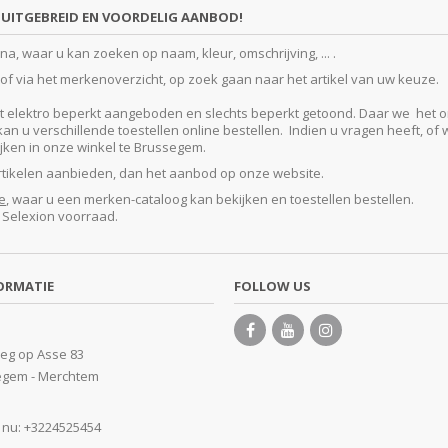
UITGEBREID EN VOORDELIG AANBOD!
, waar u kan zoeken op naam, kleur, omschrijving, ... .
f via het merkenoverzicht, op zoek gaan naar het artikel van uw keuze.
lektro beperkt aangeboden en slechts beperkt getoond. Daar we het ontze
 u verschillende toestellen online bestellen. Indien u vragen heeft, of w
kijken in onze winkel te Brussegem.
artikelen aanbieden, dan het aanbod op onze website.
e
, waar u een merken-cataloog kan bekijken en toestellen bestellen.
e Selexion voorraad.
ORMATIE
FOLLOW US
eg op Asse 83
egem - Merchtem
 nu:
+3224525454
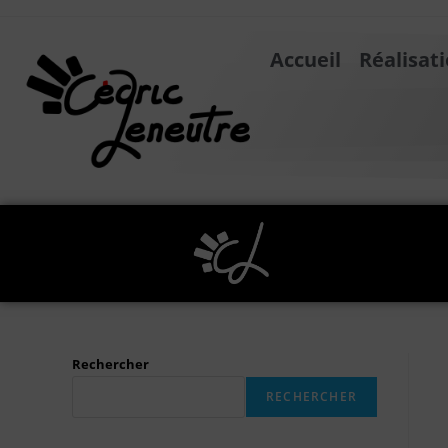
Accueil
Réalisat
Rechercher
RECHERCHER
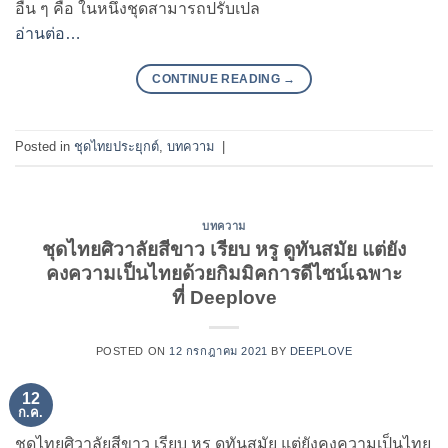
อื่น ๆ คือ ในหนึ่งชุดสามารถปรับเปล
อ่านต่อ…
CONTINUE READING
→
Posted in
ชุดไทยประยุกต์
,
บทความ
|
บทความ
ชุดไทยศิวาลัยสีขาว เรียบ หรู ดูทันสมัย แต่ยัง
คงความเป็นไทยด้วยกิมมิคการดีไซน์เฉพาะ
ที่ Deeplove
POSTED ON
12 กรกฎาคม 2021
BY
DEEPLOVE
12
ก.ค.
ชุดไทยศิวาลัยสีขาว เรียบ หรู ดูทันสมัย แต่ยังคงความเป็นไทย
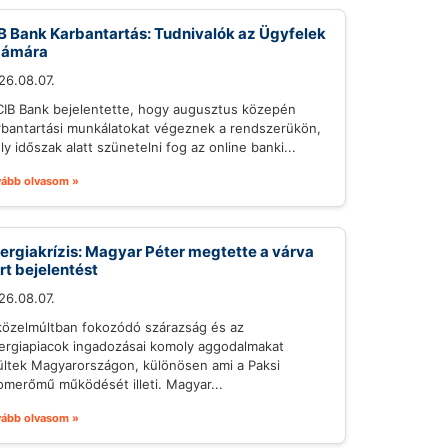
B Bank Karbantartás: Tudnivalók az Ügyfelek
zámára
26.08.07.
CIB Bank bejelentette, hogy augusztus közepén
rbantartási munkálatokat végeznek a rendszerükön,
ly időszak alatt szünetelni fog az online banki...
vább olvasom »
ergiakrízis: Magyar Péter megtette a várva
rt bejelentést
26.08.07.
közelmúltban fokozódó szárazság és az
ergiapiacok ingadozásai komoly aggodalmakat
ültek Magyarországon, különösen ami a Paksi
omerőmű működését illeti. Magyar...
vább olvasom »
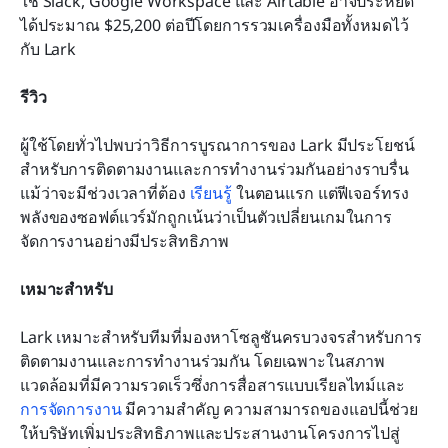
ใช้ Slack, Google Workspace และ Airtable อาจประหยัด
ได้ประมาณ $25,200 ต่อปีโดยการรวมเครื่องมือทั้งหมดไว้
กับ Lark
รีวิว
ผู้ใช้โดยทั่วไปพบว่าวิธีการบูรณาการของ Lark มีประโยชน์
สำหรับการติดตามงานและการทำงานร่วมกันอย่างราบรื่น 
แม้ว่าจะมีช่วงเวลาที่ต้อง 
เรียนรู้
 ในตอนแรก แต่ฟีเจอร์ทรง
พลังของซอฟต์แวร์มักถูกเน้นว่าเป็นตัวเปลี่ยนเกมในการ
จัดการงานอย่างมีประสิทธิภาพ
เหมาะสำหรับ
Lark เหมาะสำหรับทีมที่มองหาโซลูชันครบวงจรสำหรับการ
ติดตามงานและการทำงานร่วมกัน โดยเฉพาะในสภาพ
แวดล้อมที่มีความรวดเร็วซึ่งการสื่อสารแบบเรียลไทม์และ 
การจัดการงาน
 มีความสำคัญ ความสามารถของแอปนี้ช่วย
ให้บริษัทเพิ่มประสิทธิภาพและประสานงานโครงการไปสู่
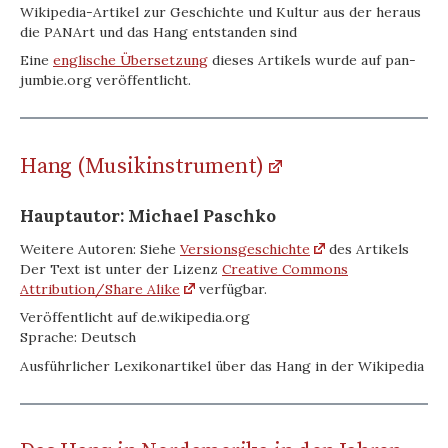
Wikipedia-Artikel zur Geschichte und Kultur aus der heraus
die PANArt und das Hang entstanden sind
Eine
englische Übersetzung
dieses Artikels wurde auf pan-
jumbie.org veröffentlicht.
Hang (Musikinstrument)
Hauptautor: Michael Paschko
Weitere Autoren: Siehe
Versionsgeschichte
des Artikels
Der Text ist unter der Lizenz
Creative Commons
Attribution/Share Alike
verfügbar.
Veröffentlicht auf de.wikipedia.org
Sprache: Deutsch
Ausführlicher Lexikonartikel über das Hang in der Wikipedia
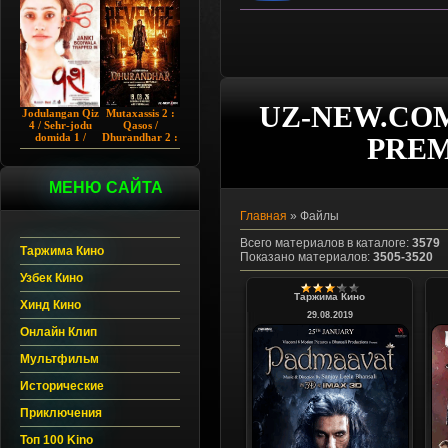
Chup 2022 HD
Hind kino
UZ-NEW.COM
Jodulangan Qiz
Mutaxassis 2 :
4 / Sehr-jodu
Qasos /
domida 1 /
Dhurandhar 2 :
PREM
Egallangan 1 /
Intiqom 2026
Notanish 1 /
Hind kino
Vash 1 2023
Uzbek tilida
Hind kino
МЕНЮ САЙТА
Uzbek tilida
Главная
»
Файлы
Всего материалов в каталоге
:
3579
Таржима Кино
Показано материалов
:
3505-3520
Узбек Кино
Таржима Кино
Хинд Кино
29.08.2019
Онлайн Клип
Мультфильм
Исторические
Приключения
Топ 100 Kino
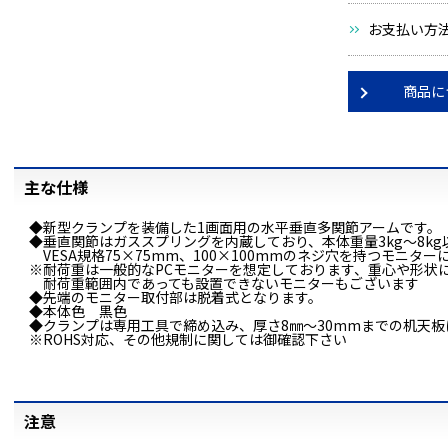
お支払い方
商品に
主な仕様
◆新型クランプを装備した1画面用の水平垂直多関節アームです。
◆垂直関節はガススプリングを内蔵しており、本体重量3kg～8kg
VESA規格75×75mm、100×100mmのネジ穴を持つモニタ
※耐荷重は一般的なPCモニターを想定しております、重心や形状
耐荷重範囲内であっても設置できないモニターもございます
◆先端のモニター取付部は脱着式となります。
◆本体色 黒色
◆クランプは専用工具で締め込み、厚さ8㎜～30mmまでの机天
※ROHS対応、その他規制に関しては御確認下さい
注意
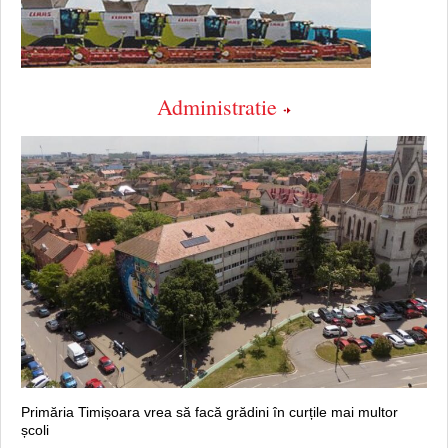
Administratie
Primăria Timișoara vrea să facă grădini în curțile mai multor
școli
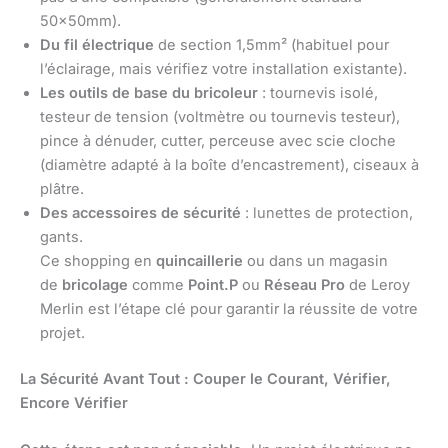
50x50mm).
Du fil électrique
de section 1,5mm² (habituel pour
l’éclairage, mais vérifiez votre installation existante).
Les outils de base du bricoleur
: tournevis isolé,
testeur de tension (voltmètre ou tournevis testeur),
pince à dénuder, cutter, perceuse avec scie cloche
(diamètre adapté à la boîte d’encastrement), ciseaux à
plâtre.
Des accessoires de sécurité
: lunettes de protection,
gants.
Ce shopping en
quincaillerie
ou dans un magasin
de
bricolage
comme
Point.P
ou
Réseau Pro
de Leroy
Merlin est l’étape clé pour garantir la réussite de votre
projet.
La Sécurité Avant Tout : Couper le Courant, Vérifier,
Encore Vérifier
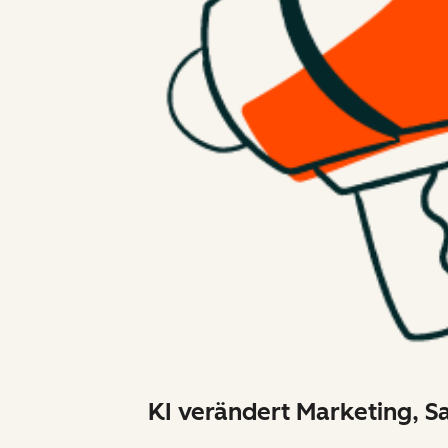
KI verändert Marketing, Sa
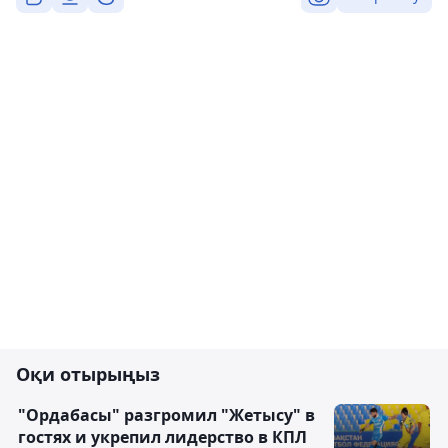
Оқи отырыңыз
"Ордабасы" разгромил "Жетысу" в
гостях и укрепил лидерство в КПЛ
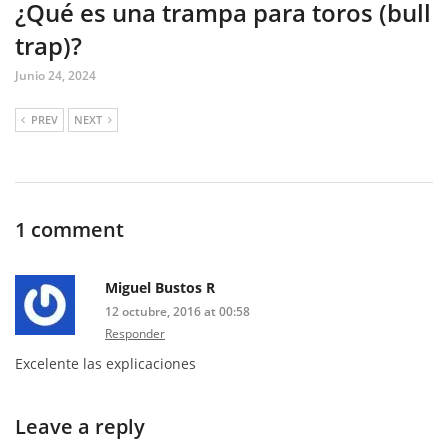
¿Qué es una trampa para toros (bull
trap)?
Junio 24, 2024
PREV
NEXT
1 comment
Miguel Bustos R
12 octubre, 2016 at 00:58
Responder
Excelente las explicaciones
Leave a reply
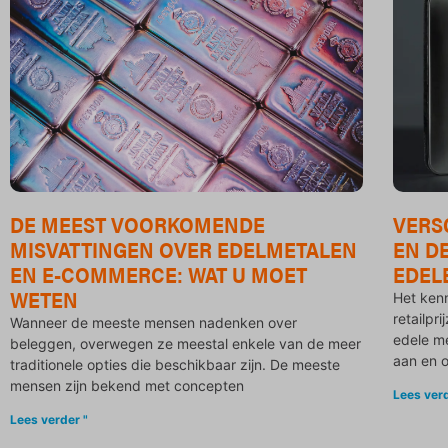
DE MEEST VOORKOMENDE
VERS
MISVATTINGEN OVER EDELMETALEN
EN D
EN E-COMMERCE: WAT U MOET
EDEL
WETEN
Het ken
retailpr
Wanneer de meeste mensen nadenken over
edele me
beleggen, overwegen ze meestal enkele van de meer
aan en o
traditionele opties die beschikbaar zijn. De meeste
mensen zijn bekend met concepten
Lees verd
Lees verder "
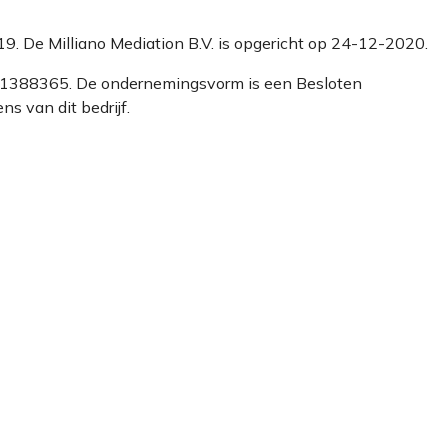
 119. De Milliano Mediation B.V. is opgericht op 24-12-2020.
er 81388365. De ondernemingsvorm is een Besloten
s van dit bedrijf.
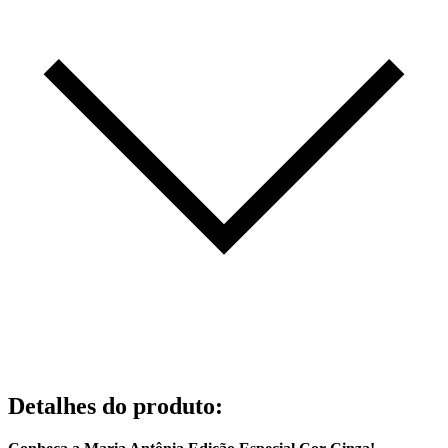
Detalhes do produto
:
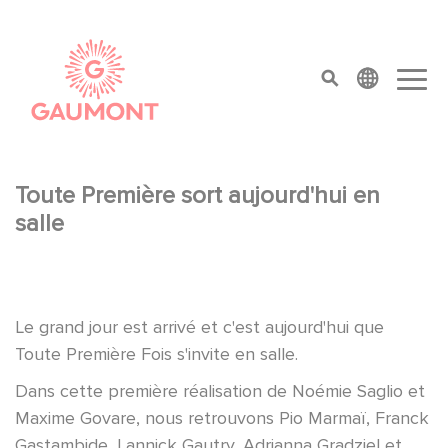
Aller au contenu principal
Panneau de gestion des cookies
top menu
Toute Première sort aujourd'hui en
salle
Le grand jour est arrivé et c'est aujourd'hui que
Toute Première Fois s'invite en salle.
Dans cette première réalisation de Noémie Saglio et
Maxime Govare, nous retrouvons Pio Marmaï, Franck
Gastambide, Lannick Gautry, Adrianna Gradziel et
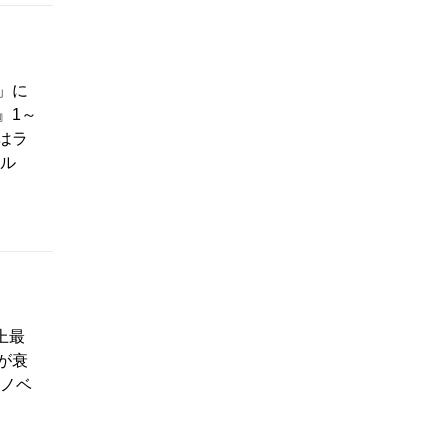
」に
』1～
はラ
ベル
上最
が衰
 ノベ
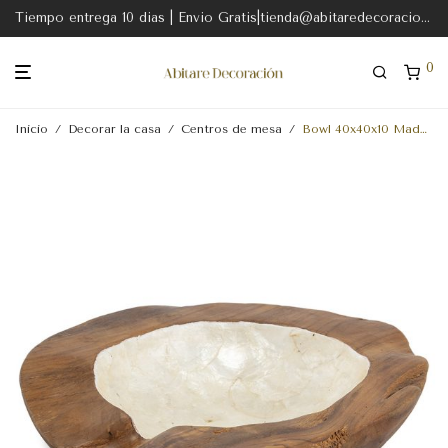
Tiempo entrega 10 dias | Envio Gratis|tienda@abitaredecoracion.com
0
Inicio
/
Decorar la casa
/
Centros de mesa
/
Bowl 40x40x10 Madera Natural-Nácar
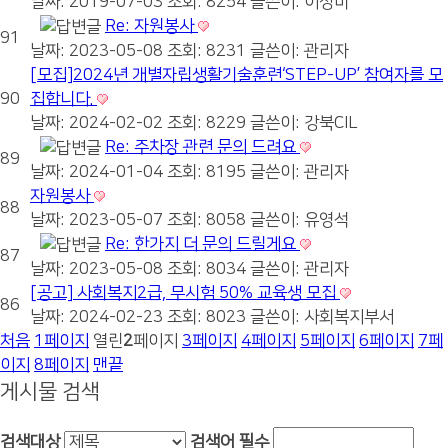
날짜: 2019-07-03
조회: 8254
글쓴이:
이정미
Re: 자원봉사
91
날짜: 2023-05-08
조회: 8231
글쓴이:
관리자
[모집]2024년 개별자립생활기술훈련‘STEP-UP’ 참여자를 모
90
집합니다.
날짜: 2024-02-02
조회: 8229
글쓴이:
강북CIL
Re: 주차장 관련 문의 드려요
89
날짜: 2024-01-04
조회: 8195
글쓴이:
관리자
자원봉사
88
날짜: 2023-05-07
조회: 8058
글쓴이:
유영석
Re: 한가지 더 문의 드릴게요
87
날짜: 2023-05-08
조회: 8034
글쓴이:
관리자
[공고] 사회복지2급, 무시험 50% 교육생 모집
86
날짜: 2024-02-23
조회: 8023
글쓴이:
사회복지부서
처음
1
페이지
열린
2
페이지
3
페이지
4
페이지
5
페이지
6
페이지
7
페
이지
8
페이지
맨끝
게시물 검색
검색대상
검색어
필수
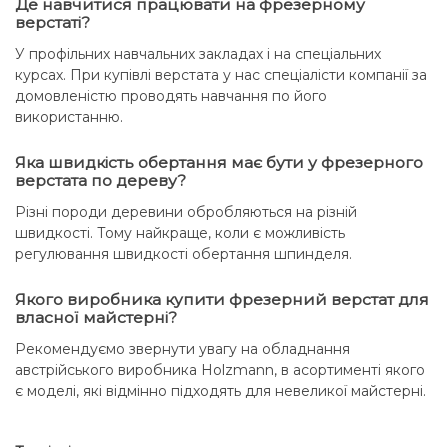
Де навчитися працювати на фрезерному
верстаті?
У профільних навчальних закладах і на спеціальних
курсах. При купівлі верстата у нас спеціалісти компанії за
домовленістю проводять навчання по його
використанню.
Яка швидкість обертання має бути у фрезерного
верстата по дереву?
Різні породи деревини обробляються на різній
швидкості. Тому найкраще, коли є можливість
регулювання швидкості обертання шпинделя.
Якого виробника купити фрезерний верстат для
власної майстерні?
Рекомендуємо звернути увагу на обладнання
австрійського виробника Holzmann, в асортименті якого
є моделі, які відмінно підходять для невеликої майстерні.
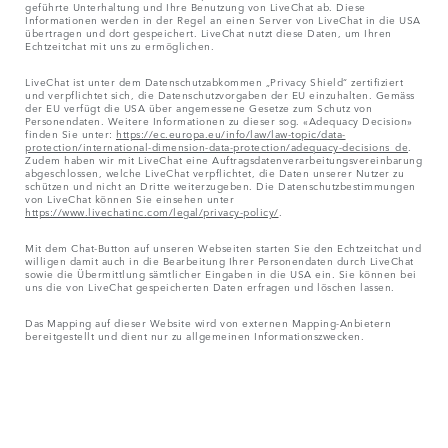
geführte Unterhaltung und Ihre Benutzung von LiveChat ab. Diese
Informationen werden in der Regel an einen Server von LiveChat in die USA
übertragen und dort gespeichert. LiveChat nutzt diese Daten, um Ihren
Echtzeitchat mit uns zu ermöglichen.
LiveChat ist unter dem Datenschutzabkommen „Privacy Shield“ zertifiziert
und verpflichtet sich, die Datenschutzvorgaben der EU einzuhalten. Gemäss
der EU verfügt die USA über angemessene Gesetze zum Schutz von
Personendaten. Weitere Informationen zu dieser sog. «Adequacy Decision»
finden Sie unter:
https://ec.europa.eu/info/law/law-topic/data-
protection/international-dimension-data-protection/adequacy-decisions_de
.
Zudem haben wir mit LiveChat eine Auftragsdatenverarbeitungsvereinbarung
abgeschlossen, welche LiveChat verpflichtet, die Daten unserer Nutzer zu
schützen und nicht an Dritte weiterzugeben. Die Datenschutzbestimmungen
von LiveChat können Sie einsehen unter
https://www.livechatinc.com/legal/privacy-policy/
.
Mit dem Chat-Button auf unseren Webseiten starten Sie den Echtzeitchat und
willigen damit auch in die Bearbeitung Ihrer Personendaten durch LiveChat
sowie die Übermittlung sämtlicher Eingaben in die USA ein. Sie können bei
uns die von LiveChat gespeicherten Daten erfragen und löschen lassen.
Das Mapping auf dieser Website wird von externen Mapping-Anbietern
bereitgestellt und dient nur zu allgemeinen Informationszwecken.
########
*GOAL OF THE EXERCISE*. Wherever "верстата" occurs in the entries above, copy the line it sits on.

*ANSWER BOX*.
курсах. При купівлі верстата у нас спеціалісти компанії за
верстата по дереву?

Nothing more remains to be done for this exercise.